1.3. Verified boot in Linux
| Using Linux in a secure configuration is outside the scope of this document. Secure Linux is a vast topic, and this section only propose a possible, partial method. |
As Linux can be started by both TFA and U-Boot, this method applies to both using a Linux (fit) image as BL33 and to using U-Boot as BL33.
The Linux kernel itself should be authenticated by the previous boot stage - either TFA or U-Boot depending on which BL33 is used. This was described in the previous sections.
But as Linux (typically) supports starting separate firmware entities from a file system, such as Linux kernel modules and/or user-mode applications, it may be required to control the origin of these entities.
If your Linux image FIT contain an initial root file system (rootfs), then it should already been authenticated by the prior boot stage. But if it is mounting a file system from a NOR or eMMC partition, then it is necessary to ensure that the data in the file system is not tampered with or entirely overwritten with a rogue file system image.
The following describes how to enable file system integrity checking.
1.3.1. File system integrity
| File system integrity cannot stand alone. It can easily be circumvented if the Linux system allows either root-level command line access, using U-Boot or if the base system (TFA) is not properly tied to a ROT in the OTP. |
Several methods for protecting a file system is available under
Linux. The method presented here is using a tool called dm-verity.
Detailed info can be seen here: dm-verity introduction.
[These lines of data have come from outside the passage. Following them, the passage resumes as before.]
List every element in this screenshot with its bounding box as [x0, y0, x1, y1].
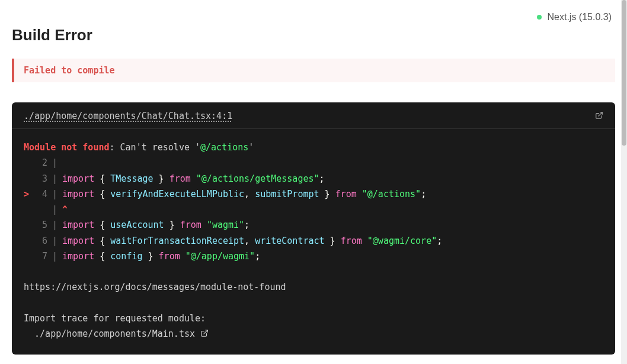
open-external-icon[interactable] [200, 326, 209, 342]
trace-entry[interactable]: ./app/home/components/Main.tsx [24, 326, 603, 342]
code-caret-line: |^ [24, 202, 603, 217]
svg-line-0 [599, 112, 602, 116]
blank-line [24, 264, 603, 279]
error-banner: Failed to compile [12, 59, 615, 82]
code-line-5: 5|import { useAccount } from "wagmi"; [24, 217, 603, 233]
scrollbar-thumb[interactable] [622, 0, 626, 146]
code-line-7: 7|import { config } from "@/app/wagmi"; [24, 249, 603, 264]
error-message-line: Module not found: Can't resolve '@/actio… [24, 140, 603, 155]
blank-line [24, 295, 603, 311]
code-line-4: >4|import { verifyAndExecuteLLMPublic, s… [24, 186, 603, 202]
code-block: ./app/home/components/Chat/Chat.tsx:4:1 … [12, 102, 615, 355]
version-badge: Next.js (15.0.3) [537, 12, 612, 22]
svg-line-1 [204, 330, 207, 334]
open-external-icon[interactable] [595, 111, 603, 121]
code-line-3: 3|import { TMessage } from "@/actions/ge… [24, 171, 603, 186]
code-line-2: 2| [24, 155, 603, 170]
code-header: ./app/home/components/Chat/Chat.tsx:4:1 [12, 102, 615, 129]
file-location-link[interactable]: ./app/home/components/Chat/Chat.tsx:4:1 [24, 111, 232, 121]
status-dot-icon [537, 15, 542, 20]
trace-heading: Import trace for requested module: [24, 311, 603, 326]
code-body: Module not found: Can't resolve '@/actio… [12, 129, 615, 355]
scrollbar-track[interactable] [621, 0, 627, 364]
page-title: Build Error [12, 26, 615, 44]
version-text: Next.js (15.0.3) [548, 12, 612, 22]
docs-url-line[interactable]: https://nextjs.org/docs/messages/module-… [24, 279, 603, 295]
code-line-6: 6|import { waitForTransactionReceipt, wr… [24, 233, 603, 249]
page-container: Next.js (15.0.3) Build Error Failed to c… [0, 0, 627, 364]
Dm-verity works by creating a so-called Merkle Tree data structure, which is a hierarchical set of hashes, the bottom-most leaves representing a hash of the individual data blocks in the raw file system its supposed to protect. The top node is the root hash and is used to identify the total sum of all hashes.
This hash data is contained in a separate disk partition, alongside the (unchanged) root file system.
When the Linux system mounts the file system, it should be given two extra parameters:
-
The Root Hash
-
The partition name where the hash data is kept
When creating the file system, it is required to use a block size of
4k (4096). You can use other file systems than ext4, and it makes
good sense to use read-only file systems.
When you have the file system image ready (in a file of appropriate size), then you can create the hash data.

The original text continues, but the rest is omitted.